● Task objective
Keep the wording of each record exactly the same when you repeat it, and leave out pictures.

Recorded data
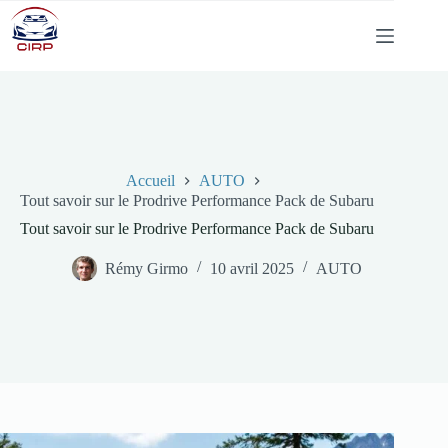
Passer
au
contenu
Accueil
AUTO
Tout savoir sur le Prodrive Performance Pack de Subaru
Tout savoir sur le Prodrive Performance Pack de Subaru
Rémy Girmo
10 avril 2025
AUTO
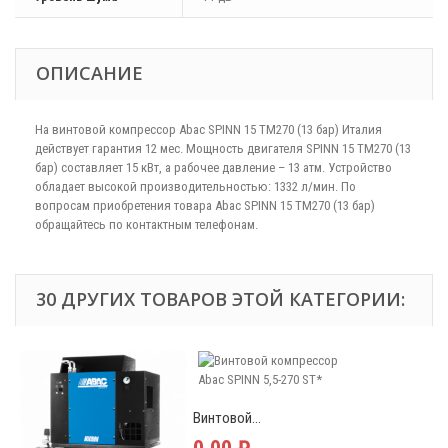
ОПИСАНИЕ
На винтовой компрессор Abac SPINN 15 TM270 (13 бар) Италия
действует гарантия 12 мес. Мощность двигателя SPINN 15 TM270 (13
бар) составляет 15 кВт, а рабочее давление – 13 атм. Устройство
обладает высокой производительностью: 1332 л/мин. По
вопросам приобретения товара Abac SPINN 15 TM270 (13 бар)
обращайтесь по контактным телефонам.
30 ДРУГИХ ТОВАРОВ ЭТОЙ КАТЕГОРИИ:
Винтовой...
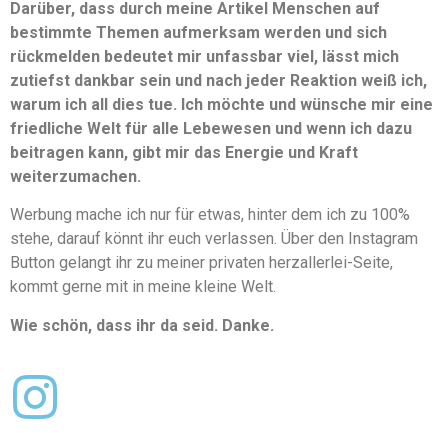
Darüber, dass durch meine Artikel Menschen auf
bestimmte Themen aufmerksam werden und sich
rückmelden bedeutet mir unfassbar viel, lässt mich
zutiefst dankbar sein und nach jeder Reaktion weiß ich,
warum ich all dies tue. Ich möchte und wünsche mir eine
friedliche Welt für alle Lebewesen und wenn ich dazu
beitragen kann, gibt mir das Energie und Kraft
weiterzumachen.
Werbung mache ich nur für etwas, hinter dem ich zu 100%
stehe, darauf könnt ihr euch verlassen. Über den Instagram
Button gelangt ihr zu meiner privaten herzallerlei-Seite,
kommt gerne mit in meine kleine Welt.
Wie schön, dass ihr da seid. Danke.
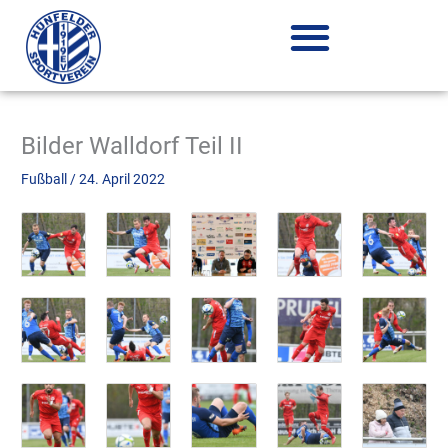
Zum
Inhalt
springen
Bilder Walldorf Teil II
Fußball
/
24. April 2022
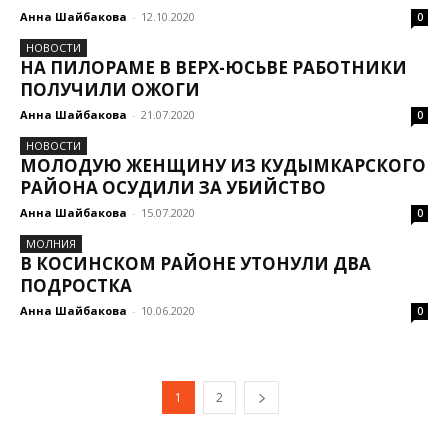
Анна Шайбакова
-
12.10.2020
0
НОВОСТИ
НА ПИЛОРАМЕ В ВЕРХ-ЮСЬВЕ РАБОТНИКИ
ПОЛУЧИЛИ ОЖОГИ
Анна Шайбакова
-
21.07.2020
0
НОВОСТИ
МОЛОДУЮ ЖЕНЩИНУ ИЗ КУДЫМКАРСКОГО
РАЙОНА ОСУДИЛИ ЗА УБИЙСТВО
Анна Шайбакова
-
15.07.2020
0
МОЛНИЯ
В КОСИНСКОМ РАЙОНЕ УТОНУЛИ ДВА
ПОДРОСТКА
Анна Шайбакова
-
10.06.2020
0
1
2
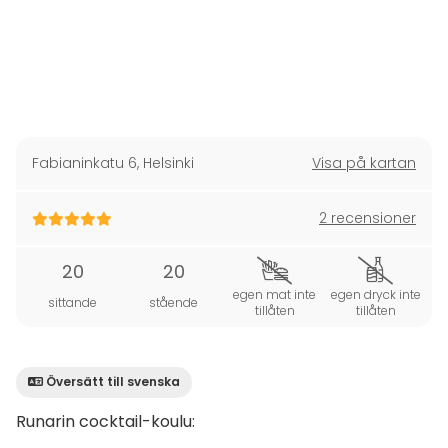
Fabianinkatu 6
,
Helsinki
Visa på kartan
2 recensioner
20
20
egen mat inte
egen dryck inte
sittande
stående
tillåten
tillåten
Översätt till svenska
Runarin cocktail-koulu:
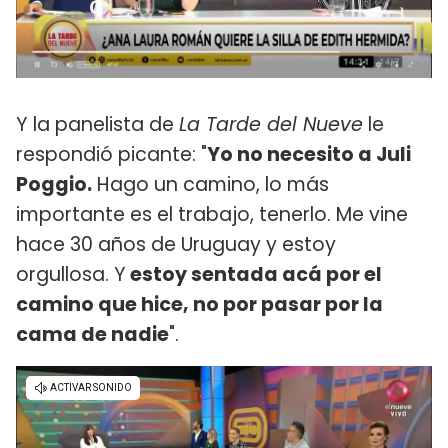
Y la panelista de
La Tarde del Nueve
le
respondió picante: "
Yo no necesito a Juli
Poggio.
Hago un camino, lo más
importante es el trabajo, tenerlo. Me vine
hace 30 años de Uruguay y estoy
orgullosa. Y
estoy sentada acá por el
camino que hice, no por pasar por la
cama de nadie
".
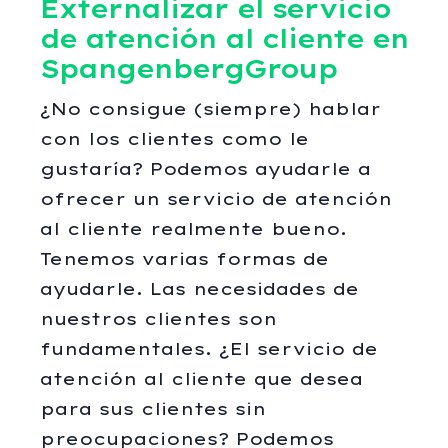
Externalizar el servicio
de atención al cliente en
SpangenbergGroup
¿No consigue (siempre) hablar
con los clientes como le
gustaría? Podemos ayudarle a
ofrecer un servicio de atención
al cliente realmente bueno.
Tenemos varias formas de
ayudarle. Las necesidades de
nuestros clientes son
fundamentales. ¿El servicio de
atención al cliente que desea
para sus clientes sin
preocupaciones? Podemos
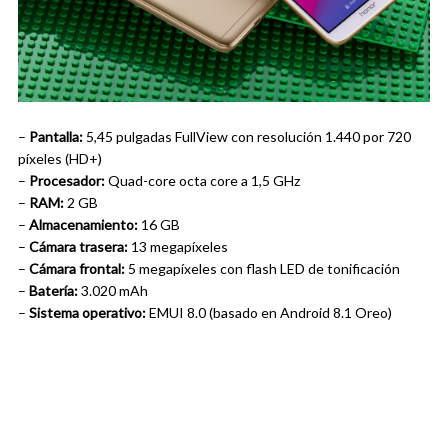
–
Pantalla:
5,45 pulgadas FullView con resolución 1.440 por 720
píxeles (HD+)
–
Procesador:
Quad-core octa core a 1,5 GHz
–
RAM:
2 GB
–
Almacenamiento:
16 GB
–
Cámara trasera:
13 megapíxeles
–
Cámara frontal:
5 megapíxeles con flash LED de tonificación
–
Batería:
3.020 mAh
–
Sistema operativo:
EMUI 8.0 (basado en Android 8.1 Oreo)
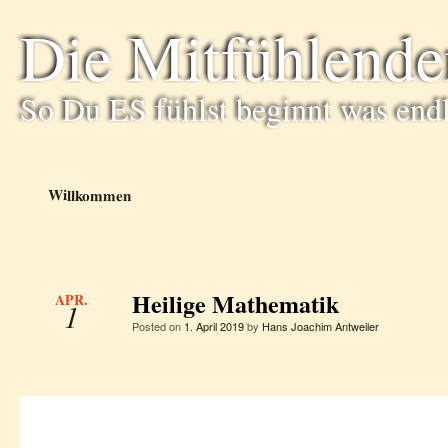
Die Mitfühlende
So Du ES fühlst beginnt was end
Willkommen
Heilige Mathematik
APR.
1
Posted on
1. April 2019
by
Hans Joachim Antweiler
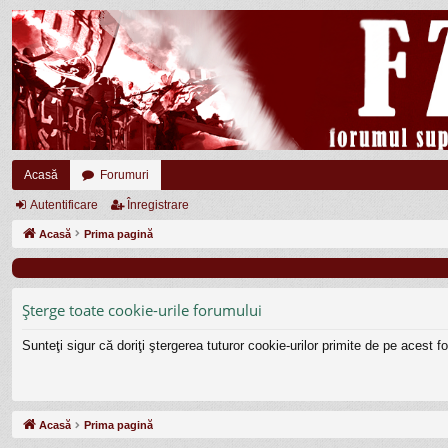
Acasă
Forumuri
Autentificare
Înregistrare
Acasă
Prima pagină
Şterge toate cookie-urile forumului
Sunteţi sigur că doriţi ştergerea tuturor cookie-urilor primite de pe acest 
Acasă
Prima pagină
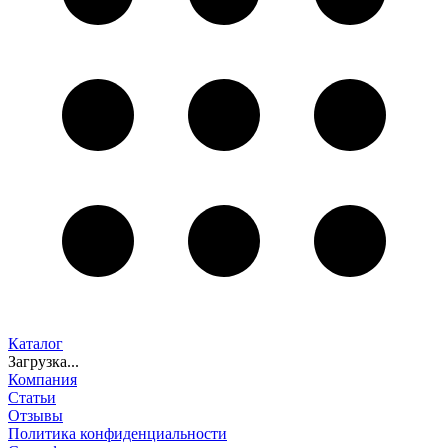
Каталог
Загрузка...
Компания
Статьи
Отзывы
Политика конфиденциальности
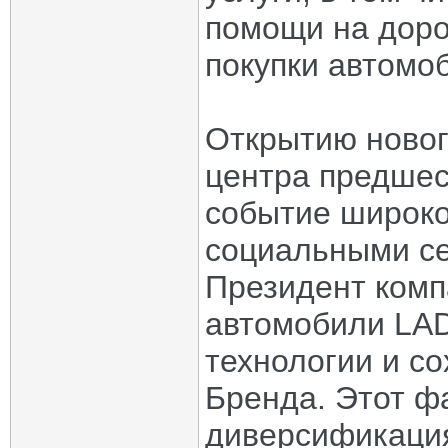
помощи на дорог
покупки автомо
Открытию новог
центра предшес
событие широк
социальными с
Президент комп
автомобили LA
технологии и с
Бренда. Этот ф
диверсификация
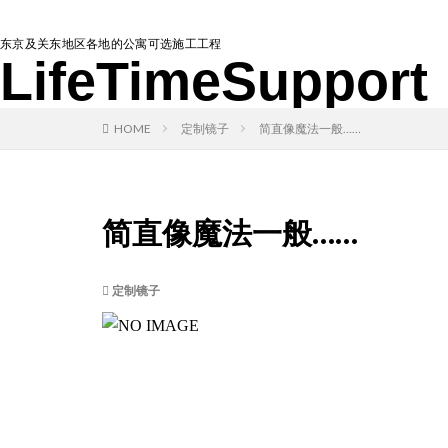
东京及关东地区各地的公寓可选施工工程
LifeTimeSupport
HOME
定制镜子
简直像魔法一般……
简直像魔法一般……
定制镜子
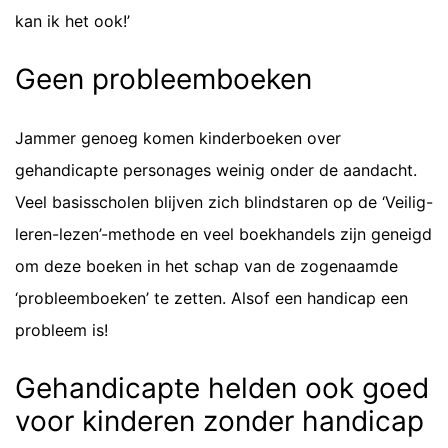
kan ik het ook!’
Geen probleemboeken
Jammer genoeg komen kinderboeken over
gehandicapte personages weinig onder de aandacht.
Veel basisscholen blijven zich blindstaren op de ‘Veilig-
leren-lezen’-methode en veel boekhandels zijn geneigd
om deze boeken in het schap van de zogenaamde
‘probleemboeken’ te zetten. Alsof een handicap een
probleem is!
Gehandicapte helden ook goed
voor kinderen zonder handicap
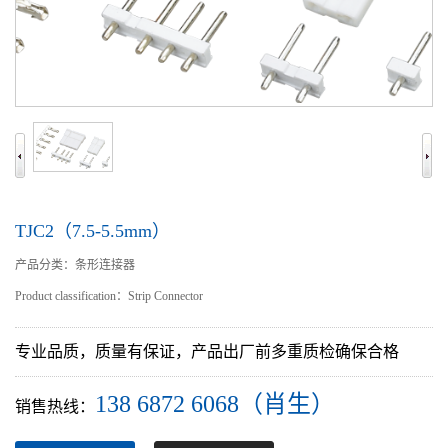
TJC2（7.5-5.5mm）
产品分类：条形连接器
Product classification：Strip Connector
专业品质，质量有保证，产品出厂前多重质检确保合格
138 6872 6068（肖生）
销售热线：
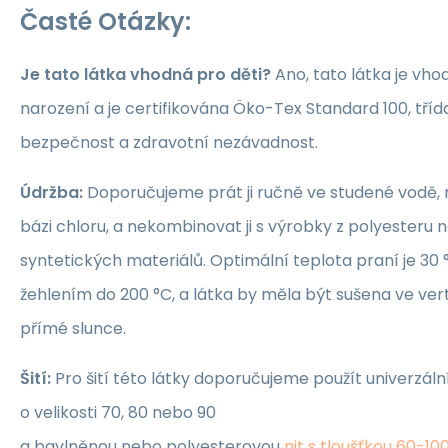
Časté Otázky:
Je tato látka vhodná pro děti?
Ano, tato látka je vho
narození a je certifikována Öko-Tex Standard 100, třída 1
bezpečnost a zdravotní nezávadnost.
Údržba:
Doporučujeme prát ji ručně ve studené vodě, 
bázi chloru, a nekombinovat ji s výrobky z polyesteru 
syntetických materiálů. Optimální teplota praní je 30 °
žehlením do 200 °C, a látka by měla být sušena ve ver
přímé slunce.
Šití:
Pro šití této látky doporučujeme použít univerzáln
o velikosti 70, 80 nebo 90
a bavlněnou nebo polyesterovou
nit s tloušťkou 60-10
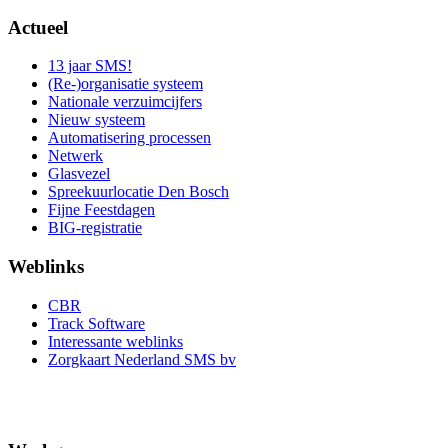
Actueel
13 jaar SMS!
(Re-)organisatie systeem
Nationale verzuimcijfers
Nieuw systeem
Automatisering processen
Netwerk
Glasvezel
Spreekuurlocatie Den Bosch
Fijne Feestdagen
BIG-registratie
Weblinks
CBR
Track Software
Interessante weblinks
Zorgkaart Nederland SMS bv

● Solution to the problem
Passer
au
contenu
Accueil
AUTO
Tout savoir sur le Prodrive Performance Pack de Subaru
Tout savoir sur le Prodrive Performance Pack de Subaru
Rémy Girmo
10 avril 2025
AUTO
ОПИСАНИЕ
На винтовой компрессор Abac SPINN 15 TM270 (13 бар) Италия
действует гарантия 12 мес. Мощность двигателя SPINN 15 TM270 (13
бар) составляет 15 кВт, а рабочее давление – 13 атм. Устройство
обладает высокой производительностью: 1332 л/мин. По
вопросам приобретения товара Abac SPINN 15 TM270 (13 бар)
обращайтесь по контактным телефонам.
30 ДРУГИХ ТОВАРОВ ЭТОЙ КАТЕГОРИИ:
Винтовой...
Darüber, dass durch meine Artikel Menschen auf
bestimmte Themen aufmerksam werden und sich
rückmelden bedeutet mir unfassbar viel, lässt mich
zutiefst dankbar sein und nach jeder Reaktion weiß ich,
warum ich all dies tue. Ich möchte und wünsche mir eine
friedliche Welt für alle Lebewesen und wenn ich dazu
beitragen kann, gibt mir das Energie und Kraft
weiterzumachen.
Werbung mache ich nur für etwas, hinter dem ich zu 100%
stehe, darauf könnt ihr euch verlassen. Über den Instagram
Button gelangt ihr zu meiner privaten herzallerlei-Seite,
kommt gerne mit in meine kleine Welt.
Wie schön, dass ihr da seid. Danke.
Zum
Inhalt
springen
Bilder Walldorf Teil II
Fußball
/
24. April 2022
Анна Шайбакова
-
12.10.2020
0
НОВОСТИ
НА ПИЛОРАМЕ В ВЕРХ-ЮСЬВЕ РАБОТНИКИ
ПОЛУЧИЛИ ОЖОГИ
Анна Шайбакова
-
21.07.2020
0
НОВОСТИ
МОЛОДУЮ ЖЕНЩИНУ ИЗ КУДЫМКАРСКОГО
РАЙОНА ОСУДИЛИ ЗА УБИЙСТВО
Анна Шайбакова
-
15.07.2020
0
МОЛНИЯ
В КОСИНСКОМ РАЙОНЕ УТОНУЛИ ДВА
ПОДРОСТКА
Анна Шайбакова
-
10.06.2020
0
1
2
Fabianinkatu 6
,
Helsinki
Visa på kartan
2 recensioner
20
20
egen mat inte
egen dryck inte
sittande
stående
tillåten
tillåten
Översätt till svenska
Runarin cocktail-koulu:
Y la panelista de
La Tarde del Nueve
le
respondió picante: "
Yo no necesito a Juli
Poggio.
Hago un camino, lo más
importante es el trabajo, tenerlo. Me vine
hace 30 años de Uruguay y estoy
orgullosa. Y
estoy sentada acá por el
camino que hice, no por pasar por la
cama de nadie
".
Externalizar el servicio
de atención al cliente en
SpangenbergGroup
¿No consigue (siempre) hablar
con los clientes como le
gustaría? Podemos ayudarle a
ofrecer un servicio de atención
al cliente realmente bueno.
Tenemos varias formas de
ayudarle. Las necesidades de
nuestros clientes son
fundamentales. ¿El servicio de
atención al cliente que desea
para sus clientes sin
preocupaciones? Podemos
–
Pantalla:
5,45 pulgadas FullView con resolución 1.440 por 720
píxeles (HD+)
–
Procesador:
Quad-core octa core a 1,5 GHz
–
RAM:
2 GB
–
Almacenamiento:
16 GB
–
Cámara trasera:
13 megapíxeles
–
Cámara frontal:
5 megapíxeles con flash LED de tonificación
–
Batería:
3.020 mAh
–
Sistema operativo:
EMUI 8.0 (basado en Android 8.1 Oreo)
Die Mitfühlende
So Du ES fühlst beginnt was end
Willkommen
Heilige Mathematik
APR.
1
Posted on
1. April 2019
by
Hans Joachim Antweiler
Acasă
Forumuri
Autentificare
Înregistrare
Acasă
Prima pagină
Şterge toate cookie-urile forumului
Sunteţi sigur că doriţi ştergerea tuturor cookie-urilor primite de pe acest 
Acasă
Prima pagină
Каталог
Загрузка...
Компания
Статьи
Отзывы
Политика конфиденциальности
помощи на дорог
покупки автомо
Открытию новог
центра предшес
событие широк
социальными с
Президент комп
автомобили LA
технологии и с
Бренда. Этот ф
диверсификация
东京及关东地区各地的公寓可选施工工程
LifeTimeSupport
HOME
定制镜子
简直像魔法一般……
简直像魔法一般……
定制镜子
kan ik het ook!’
Geen probleemboeken
Jammer genoeg komen kinderboeken over
gehandicapte personages weinig onder de aandacht.
Veel basisscholen blijven zich blindstaren op de ‘Veilig-
leren-lezen’-methode en veel boekhandels zijn geneigd
om deze boeken in het schap van de zogenaamde
‘probleemboeken’ te zetten. Alsof een handicap een
probleem is!
Gehandicapte helden ook goed
voor kinderen zonder handicap
TJC2（7.5-5.5mm）
产品分类：条形连接器
Product classification：Strip Connector
专业品质，质量有保证，产品出厂前多重质检确保合格
138 6872 6068（肖生）
销售热线：
Časté Otázky:
Je tato látka vhodná pro děti?
Ano, tato látka je vho
narození a je certifikována Öko-Tex Standard 100, třída 1
bezpečnost a zdravotní nezávadnost.
Údržba:
Doporučujeme prát ji ručně ve studené vodě, 
bázi chloru, a nekombinovat ji s výrobky z polyesteru 
syntetických materiálů. Optimální teplota praní je 30 °
žehlením do 200 °C, a látka by měla být sušena ve ver
přímé slunce.
Šití:
Pro šití této látky doporučujeme použít univerzáln
o velikosti 70, 80 nebo 90
a bavlněnou nebo polyesterovou
nit s tloušťkou 60-10
Actueel
13 jaar SMS!
(Re-)organisatie systeem
Nationale verzuimcijfers
Nieuw systeem
Automatisering processen
Netwerk
Glasvezel
Spreekuurlocatie Den Bosch
Fijne Feestdagen
BIG-registratie
Weblinks
CBR
Track Software
Interessante weblinks
Zorgkaart Nederland SMS bv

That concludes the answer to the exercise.